Wake Up, Sir!
Jonathan Ames
Alan Blair may have a manservant called Jeeves but he’s no Bertie Wooster: not only does he live in near-contemporary New York, but he is Jewish, alcoholic, a writer in thrall to English style but blocked on his second novel, and plagued by problems sexual, spiritual and emotional. There are aunts and uncles and, indeed, a country-house caper – in an artists’ colony full of oddballs – but also, amid the hilarity (much trumpeted in the American reviews cited on the cover), a dreamlike ambience and deep pathos.

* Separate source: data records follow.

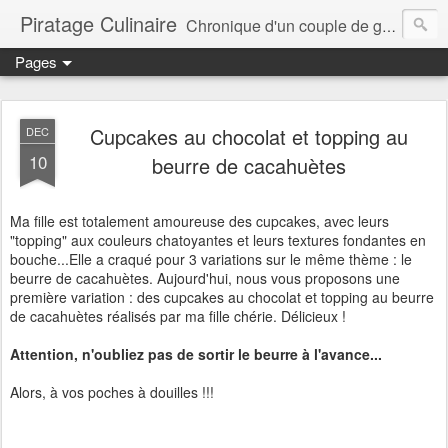
Piratage Culinaire
Chronique d'un couple de gourmands
Pages
Cupcakes au chocolat et topping au
DEC
10
beurre de cacahuètes
Ma fille est totalement amoureuse des cupcakes, avec leurs
"topping" aux couleurs chatoyantes et leurs textures fondantes en
bouche...Elle a craqué pour 3 variations sur le même thème : le
beurre de cacahuètes. Aujourd'hui, nous vous proposons une
première variation : des cupcakes au chocolat et topping au beurre
de cacahuètes réalisés par ma fille chérie. Délicieux !
Attention, n'oubliez pas de sortir le beurre à l'avance...
Alors, à vos poches à douilles !!!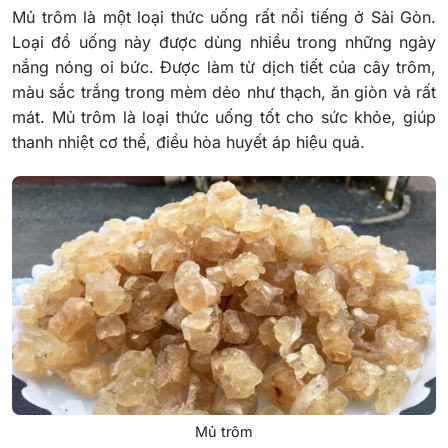
Mủ trôm là một loại thức uống rất nổi tiếng ở Sài Gòn.
Loại đồ uống này được dùng nhiều trong những ngày
nắng nóng oi bức. Được làm từ dịch tiết của cây trôm,
màu sắc trắng trong mèm dẻo như thạch, ăn giòn và rất
mát. Mủ trôm là loại thức uống tốt cho sức khỏe, giúp
thanh nhiệt cơ thể, điều hòa huyết áp hiệu quả.
Mủ trôm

This is an audacious more-than-pastiche.
Pushkin Press, 334pp, £8.99
Dispatches from Dystopia: Histories of Places Not Yet Forgotten
Kate Brown
Kate Brown, a history professor in Maryland, is a connoisseur of wastelands and an explorer of unpicturesque places. She travels from the exclusion zone around Chernobyl to a 1930s gulag in Kazakhstan; from the radioactive city of Kyshtym in the Urals to the deindustrialised rust belt of Illinois. These may be ruined areas from which the modern world has fled, but for some hardy, unlucky or poverty-trapped people, they are home. In Brown’s telling, the history of these people is the history of the place.

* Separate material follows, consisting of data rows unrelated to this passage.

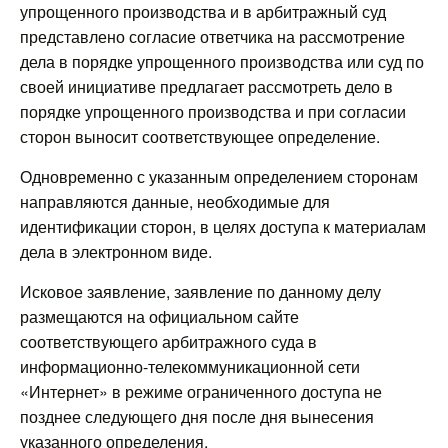
упрощенного производства и в арбитражный суд
представлено согласие ответчика на рассмотрение
дела в порядке упрощенного производства или суд по
своей инициативе предлагает рассмотреть дело в
порядке упрощенного производства и при согласии
сторон выносит соответствующее определение.
Одновременно с указанным определением сторонам
направляются данные, необходимые для
идентификации сторон, в целях доступа к материалам
дела в электронном виде.
Исковое заявление, заявление по данному делу
размещаются на официальном сайте
соответствующего арбитражного суда в
информационно-телекоммуникационной сети
«Интернет» в режиме ограниченного доступа не
позднее следующего дня после дня вынесения
указанного определения.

University of Chicago Press, 198pp, £17.50
The Wilding Eye
Olivia Byard
The titles of the two collections from which these new and selected poems are taken – Strange Horses and From a Benediction – are a good indication of Olivia Byard’s terrain. She scans nature’s hinterlands (where “sweet riot and tangle” pushes through the cracks) for meaning, and she keeps watch for the “roaming monsters” of our land: whether the mythical beasts that adorn cathedral walls, or our fallen political masters, sending “texts in the vernacular” in “faded jeans and sneakers”. At times impassioned, at others frail, Byard’s verse memorably locates our position in the world.